2024 Eğitim Değerlendirme Raporu’nda yer alan veriler, bu soruya yönelik olarak hali pür melalimizi ortaya koymaktadır:

2023-2024 eğitim öğretim yılında zorunlu eğitim çağındaki yaklaşık 612.814 çocuk okul dışında kalırken, okul dışında kalan çocukların büyük çoğunluğunu (%73,9) 14-17 yaş aralığında ortaöğretim kademesine devam etmesi gereken çocuklar oluşturmaktadır. Bu sayı, bir önceki yıl 442.643 olarak kaydedilen okul dışında kalan çocuk sayısına kıyasla %38,4 oranında bir artışla son üç yılın en yüksek seviyesine işaret etmektedir.

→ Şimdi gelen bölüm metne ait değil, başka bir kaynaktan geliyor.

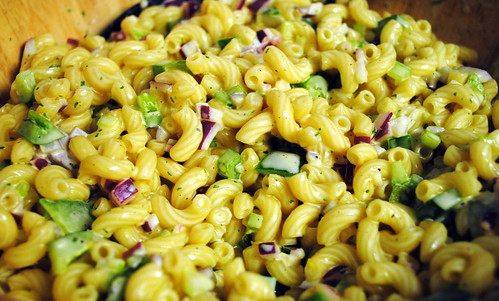 Identify the location of brown wooden bowl. (64, 22), (458, 12). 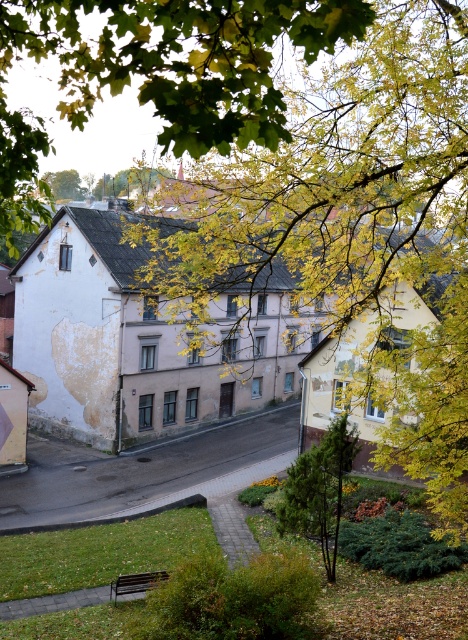 You are an architect designing a new garden layout and want to incorporate both the yellow leafy branches at upper center and the green leafy tree at upper center. Based on their heights, which one should be placed in a position where height is a critical factor?

The yellow leafy branches at upper center should be placed in the position where height is a critical factor since they are taller than the green leafy tree at upper center according to the description.

You are a painter who needs to decide which object to paint first. The white painted wall at left and the wooden park bench at lower center are both in need of painting. Considering their sizes, which one would you prioritize?

The white painted wall at left is larger in size than the wooden park bench at lower center, so you should prioritize painting the white painted wall at left first. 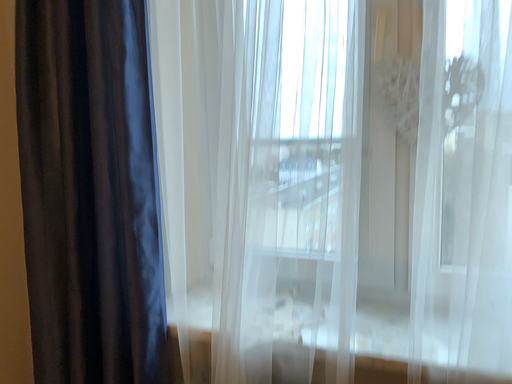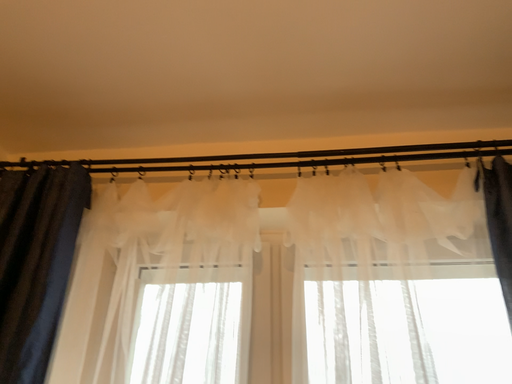 Question: Which way did the camera rotate in the video?

Choices:
 (A) rotated right
 (B) rotated left

Answer: (A) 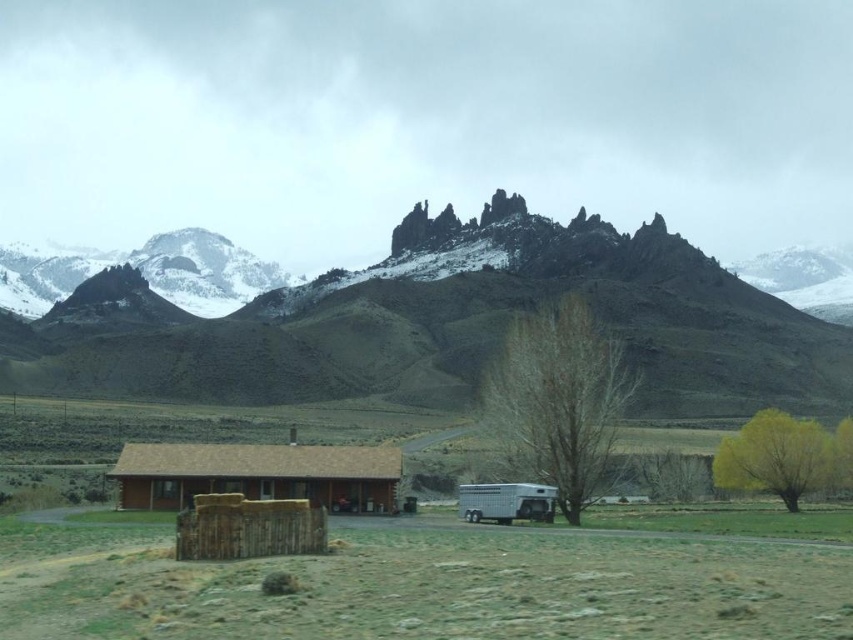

Okul dışında kalan toplam 612.814 çocuğun %12,1’i (73.872) ilkokul kademesine denk gelen 6-9 yaş aralığındaki çocuklardan; %14,1’i (86.269) ortaokul kademesine denk gelen 10-13 yaş aralığındaki çocuklardan ve %73,9’u (452.672) ortaöğretim kademesine devam etmesi gereken 14-17 yaş aralığındaki çocuklardan oluşmaktadır.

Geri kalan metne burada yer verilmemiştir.